Industry Colonises the Banks of the CanalIn 1990 Westway and Harrow Road rush past the site, carrying passengers and goods, while North Wharf Road was a rather a sleepy side road. A hundred years ago Harrow Road was a twisting carriage road passing through Paddington Green and carrying mainly local goods. Most long-distance goods traffic and many travellers were carried by the canal and North Wharf Road was a busy mass of horse drawn carts. Bevan's painting of hay carts in Cumberland Market, by the Zoo, which used to be the next wharf along, but has now been filled in, gives some impression. This is rather a peaceful picture of a backwater where hay was the major freight. North and South Wharves were much more grimy and workaday. The canals would never give a picture of bustle but they were full of activity.

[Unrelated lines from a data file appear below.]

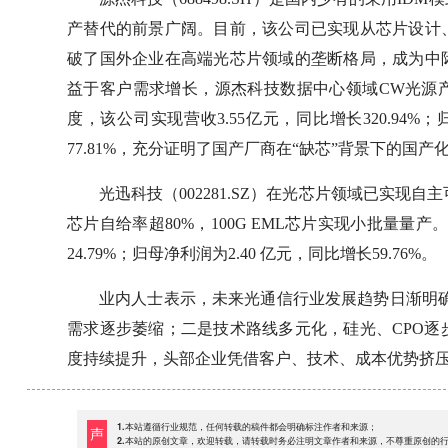
产替代的前景广阔。目前，该公司已实现从芯片设计
破了国外企业在高端光芯片领域的垄断格局，成为中
益于客户需求增长，源杰科技数据中心领域CW光源产
度，该公司实现营收3.55亿元，同比增长320.94%；
77.81%，充分证明了国产厂商在“缺芯”背景下的国
光迅科技（002281.SZ）在光芯片领域已实现自主可
芯片自给率超80%，100G EML芯片实现小批量量产。
24.79%；归母净利润为2.40 亿元，同比增长59.76%。
业内人士表示，未来光通信行业发展趋势日渐明确：
需求逐步萎缩；二是技术路线多元化，硅光、CPO
度持续提升，头部企业凭借客户、技术、成本优势挤
1.本站遵循行业规范，任何转载的稿件都会明确标注作者和来源；
声
2.本站的原创文章，欢迎转载，请转载时务必注明文章作者和来源，不尊重原创的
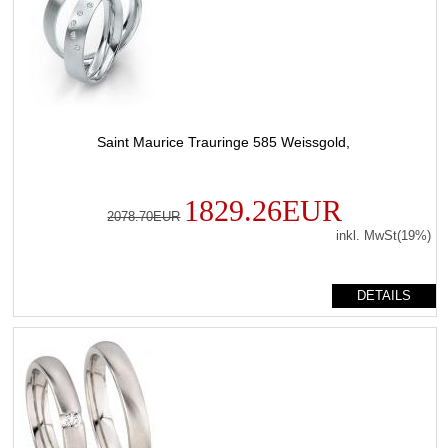
Saint Maurice Trauringe 585 Weissgold,
1829.26EUR
2078.70EUR
inkl. MwSt(19%)
DETAILS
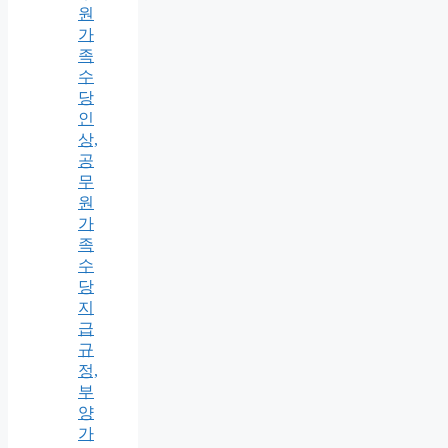
원
가
족
수
당
인
상,
공
무
원
가
족
수
당
지
급
규
정,
부
양
가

The Grand Junction Canal connected the rivers and towns of a huge area. Goods came from all over the Midlands the Port of London, from the Britain and the Continent. Thus Paddington became an important distributing centre for building materials, industrial products, coal, manure and a thousand other things. Traffic was constant between London, Yorkshire, Nottinghamshire, the Potteries, etc. It was also the cheapest and, until the coming of the railways, often the fastest method of passenger travel. People could go the length of the canal system to connect with ships and so to all parts of the world. They moved their furniture by canal. Probably the tenants moving into the new houses in Little Venice in the 1840s had their furniture taken by barge and unloaded on the bank nearby.
The original is a huge painting now in The Royal Pavilion, Art Gallery and Museum, Brighton. A copy is on display in the Hilton Metropole Hotel at the head of the Basin, but gives nothing like the calm, overwhelming impression of the original.